REQUIRED ACTION: What lines in the records below include the word "company"? Return each one.

DATASET CONTENT:

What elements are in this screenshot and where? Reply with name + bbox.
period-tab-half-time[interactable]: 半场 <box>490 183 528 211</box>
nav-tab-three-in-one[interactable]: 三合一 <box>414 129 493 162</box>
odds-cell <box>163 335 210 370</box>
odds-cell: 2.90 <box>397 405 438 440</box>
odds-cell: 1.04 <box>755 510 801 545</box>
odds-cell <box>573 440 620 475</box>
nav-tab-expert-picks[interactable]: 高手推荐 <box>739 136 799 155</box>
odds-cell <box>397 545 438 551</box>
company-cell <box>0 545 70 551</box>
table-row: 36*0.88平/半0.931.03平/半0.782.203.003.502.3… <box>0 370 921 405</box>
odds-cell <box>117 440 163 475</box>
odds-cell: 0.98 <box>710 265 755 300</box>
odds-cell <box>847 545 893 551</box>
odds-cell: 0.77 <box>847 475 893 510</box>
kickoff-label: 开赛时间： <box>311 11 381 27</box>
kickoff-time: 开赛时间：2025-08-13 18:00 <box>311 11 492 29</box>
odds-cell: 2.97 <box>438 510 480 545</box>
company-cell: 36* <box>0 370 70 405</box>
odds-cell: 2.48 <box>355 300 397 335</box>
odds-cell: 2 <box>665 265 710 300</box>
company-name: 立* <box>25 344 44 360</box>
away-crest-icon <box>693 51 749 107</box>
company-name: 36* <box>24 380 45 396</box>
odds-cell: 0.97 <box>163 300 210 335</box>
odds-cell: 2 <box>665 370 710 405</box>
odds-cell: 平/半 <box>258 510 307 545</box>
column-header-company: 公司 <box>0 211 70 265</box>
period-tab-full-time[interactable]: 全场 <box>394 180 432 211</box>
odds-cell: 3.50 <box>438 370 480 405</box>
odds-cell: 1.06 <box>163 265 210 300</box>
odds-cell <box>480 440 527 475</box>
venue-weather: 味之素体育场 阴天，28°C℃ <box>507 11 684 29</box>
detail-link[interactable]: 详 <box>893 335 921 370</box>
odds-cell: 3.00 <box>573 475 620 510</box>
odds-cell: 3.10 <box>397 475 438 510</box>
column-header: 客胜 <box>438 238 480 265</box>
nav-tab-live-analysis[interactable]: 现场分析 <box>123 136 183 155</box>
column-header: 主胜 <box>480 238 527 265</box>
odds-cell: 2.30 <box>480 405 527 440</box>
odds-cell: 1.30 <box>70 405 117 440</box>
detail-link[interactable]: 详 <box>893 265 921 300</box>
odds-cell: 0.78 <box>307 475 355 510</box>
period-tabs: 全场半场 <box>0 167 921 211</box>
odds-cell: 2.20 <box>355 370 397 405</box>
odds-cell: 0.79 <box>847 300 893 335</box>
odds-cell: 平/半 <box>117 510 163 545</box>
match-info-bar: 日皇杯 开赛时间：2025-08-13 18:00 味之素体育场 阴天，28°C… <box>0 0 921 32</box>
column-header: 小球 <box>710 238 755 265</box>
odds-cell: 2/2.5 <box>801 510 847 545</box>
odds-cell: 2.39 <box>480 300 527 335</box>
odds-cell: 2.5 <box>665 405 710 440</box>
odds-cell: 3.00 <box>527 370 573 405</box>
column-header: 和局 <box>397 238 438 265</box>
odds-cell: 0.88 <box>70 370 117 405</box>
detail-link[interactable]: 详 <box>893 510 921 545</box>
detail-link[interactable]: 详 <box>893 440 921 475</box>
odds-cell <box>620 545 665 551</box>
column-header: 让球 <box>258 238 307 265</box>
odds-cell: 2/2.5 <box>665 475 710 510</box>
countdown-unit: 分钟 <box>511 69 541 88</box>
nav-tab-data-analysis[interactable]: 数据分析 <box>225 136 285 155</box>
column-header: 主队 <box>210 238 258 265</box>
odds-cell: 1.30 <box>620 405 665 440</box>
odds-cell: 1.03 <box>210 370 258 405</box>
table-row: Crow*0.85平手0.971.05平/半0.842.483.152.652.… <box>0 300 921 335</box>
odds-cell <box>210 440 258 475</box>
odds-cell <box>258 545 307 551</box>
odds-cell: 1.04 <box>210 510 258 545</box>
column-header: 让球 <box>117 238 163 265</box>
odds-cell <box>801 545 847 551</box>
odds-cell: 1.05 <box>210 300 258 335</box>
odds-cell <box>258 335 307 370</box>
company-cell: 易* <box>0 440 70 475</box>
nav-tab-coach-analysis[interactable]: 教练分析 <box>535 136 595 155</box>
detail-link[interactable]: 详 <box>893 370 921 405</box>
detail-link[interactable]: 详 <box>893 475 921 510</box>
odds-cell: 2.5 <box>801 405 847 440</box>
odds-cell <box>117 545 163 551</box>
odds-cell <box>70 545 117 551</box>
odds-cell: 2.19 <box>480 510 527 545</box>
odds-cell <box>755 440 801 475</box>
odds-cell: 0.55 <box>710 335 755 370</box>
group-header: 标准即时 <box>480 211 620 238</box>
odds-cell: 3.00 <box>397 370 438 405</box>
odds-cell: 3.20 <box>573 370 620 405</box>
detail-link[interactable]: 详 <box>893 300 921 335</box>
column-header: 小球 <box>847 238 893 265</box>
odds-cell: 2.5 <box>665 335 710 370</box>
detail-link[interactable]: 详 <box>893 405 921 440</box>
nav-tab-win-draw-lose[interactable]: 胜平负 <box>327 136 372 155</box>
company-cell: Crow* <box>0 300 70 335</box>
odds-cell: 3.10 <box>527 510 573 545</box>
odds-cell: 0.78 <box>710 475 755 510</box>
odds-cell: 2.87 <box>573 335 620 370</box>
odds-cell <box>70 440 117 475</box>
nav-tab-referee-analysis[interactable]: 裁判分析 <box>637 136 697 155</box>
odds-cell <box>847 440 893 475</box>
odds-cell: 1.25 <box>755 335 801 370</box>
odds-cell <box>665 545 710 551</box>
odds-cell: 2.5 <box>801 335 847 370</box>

ANSWER AREA:
company-cell <box>0 545 70 551</box>
company-cell: 36* <box>0 370 70 405</box>
company-name: 立* <box>25 344 44 360</box>
company-name: 36* <box>24 380 45 396</box>
column-header-company: 公司 <box>0 211 70 265</box>
company-cell: 易* <box>0 440 70 475</box>
company-cell: Crow* <box>0 300 70 335</box>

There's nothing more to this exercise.